__What the task asks__
Report each line of the data below in which "boxes" appears.
═══ The data
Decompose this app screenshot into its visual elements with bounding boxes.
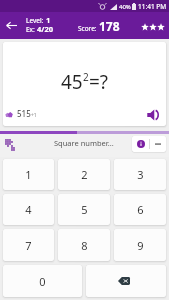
button[interactable]: 3 <box>114 159 166 190</box>
staticText: +1 <box>31 112 37 119</box>
button[interactable]: 0 <box>3 265 82 297</box>
staticText: 1 <box>46 15 51 25</box>
staticText: 4 <box>25 202 32 217</box>
staticText: Level: <box>26 16 46 25</box>
staticText: 9 <box>137 238 144 253</box>
staticText: Score: <box>78 24 99 33</box>
staticText: 5 <box>81 202 88 217</box>
staticText: 2 <box>81 167 88 182</box>
button[interactable]: Info <box>132 136 149 152</box>
staticText: 3 <box>137 167 144 182</box>
staticText: 7 <box>25 238 32 253</box>
button[interactable]: Play sound <box>144 105 164 125</box>
button[interactable]: More <box>150 136 166 152</box>
staticText: 1 <box>25 167 32 182</box>
staticText: =? <box>89 69 109 95</box>
staticText: 4/20 <box>37 24 53 34</box>
staticText: 6 <box>137 202 144 217</box>
staticText: 0 <box>39 274 46 289</box>
button[interactable]: Change layout <box>2 136 20 154</box>
button[interactable]: 6 <box>114 194 166 225</box>
button[interactable]: 5 <box>58 194 110 225</box>
staticText: 2 <box>83 70 89 84</box>
button[interactable]: 1 <box>3 159 54 190</box>
button[interactable]: 2 <box>58 159 110 190</box>
staticText: 178 <box>99 18 120 34</box>
button[interactable]: 7 <box>3 229 54 261</box>
button[interactable]: 8 <box>58 229 110 261</box>
staticText: Ex: <box>26 25 37 34</box>
staticText: 515 <box>17 108 31 119</box>
button[interactable]: Back <box>0 12 22 39</box>
staticText: 8 <box>81 238 88 253</box>
button[interactable]: Backspace <box>86 265 166 297</box>
staticText: 11:41 PM <box>138 2 167 11</box>
staticText: Square number... <box>54 138 114 148</box>
staticText: 40% <box>119 3 131 11</box>
button[interactable]: 9 <box>114 229 166 261</box>
button[interactable]: 4 <box>3 194 54 225</box>
staticText: 45 <box>61 69 83 95</box>
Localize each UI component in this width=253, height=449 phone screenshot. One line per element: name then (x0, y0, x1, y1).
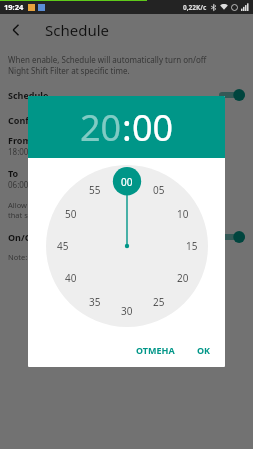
staticText: When enable, Schedule will automatically… (8, 54, 207, 65)
button[interactable]: 50 (59, 202, 83, 226)
button[interactable]: 35 (83, 290, 107, 314)
staticText: 55 (89, 183, 101, 197)
staticText: 15 (186, 239, 198, 253)
button[interactable]: 45 (51, 234, 75, 258)
staticText: ОТМЕНА (136, 344, 175, 356)
button[interactable]: On/Off (0, 228, 253, 246)
staticText: that schedule. (8, 210, 58, 220)
button[interactable]: 20 (171, 266, 195, 290)
button[interactable]: 55 (83, 178, 107, 202)
staticText: 10 (177, 207, 189, 221)
staticText: 40 (65, 271, 77, 285)
staticText: OK (197, 344, 211, 356)
staticText: 19:24 (4, 2, 24, 12)
staticText: Allow the filter to be turned on/off by (8, 200, 139, 210)
button[interactable]: Configure (0, 112, 253, 128)
button[interactable]: 15 (180, 234, 204, 258)
staticText: 0,22K/c (183, 3, 207, 12)
staticText: 45 (57, 239, 69, 253)
button[interactable]: 25 (147, 290, 171, 314)
staticText: Note: requires permission. (8, 252, 102, 262)
button[interactable]: 40 (59, 266, 83, 290)
button[interactable]: 05 (147, 178, 171, 202)
staticText: Configure (8, 114, 53, 126)
button[interactable]: From (0, 132, 253, 159)
button[interactable]: 00 (115, 170, 139, 194)
staticText: From (8, 134, 32, 146)
button[interactable]: 10 (171, 202, 195, 226)
staticText: 00 (121, 175, 133, 189)
button[interactable]: OK (191, 339, 217, 361)
button[interactable]: 30 (115, 299, 139, 323)
staticText: 20 (177, 271, 189, 285)
staticText: Night Shift Filter at specific time. (8, 65, 130, 76)
staticText: 05 (153, 183, 165, 197)
button[interactable]: Schedule (0, 86, 253, 104)
staticText: 25 (153, 295, 165, 309)
staticText: Schedule (8, 89, 49, 101)
button[interactable]: ОТМЕНА (130, 339, 181, 361)
button[interactable]: To (0, 165, 253, 192)
staticText: 00 (132, 103, 174, 152)
staticText: : (122, 103, 132, 152)
staticText: Schedule (45, 20, 109, 40)
button[interactable]: Back (0, 14, 32, 46)
staticText: 30 (121, 304, 133, 318)
staticText: On/Off (8, 231, 39, 243)
button[interactable]: 20 (80, 103, 122, 152)
staticText: 06:00 (8, 179, 29, 190)
staticText: To (8, 167, 19, 179)
button[interactable]: 00 (132, 103, 174, 152)
staticText: 35 (89, 295, 101, 309)
staticText: 20 (80, 103, 122, 152)
staticText: 18:00 (8, 146, 29, 157)
staticText: 50 (65, 207, 77, 221)
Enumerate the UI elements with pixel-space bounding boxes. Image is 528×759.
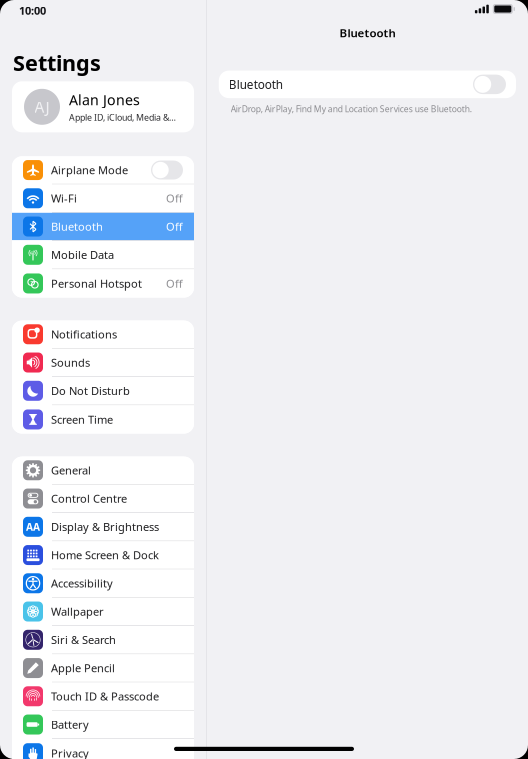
══════
__Answer area__
Decompose this app screenshot into its visual elements with bounding boxes.
Enumerate the UI elements with pixel-space bounding boxes. Image is 528×759.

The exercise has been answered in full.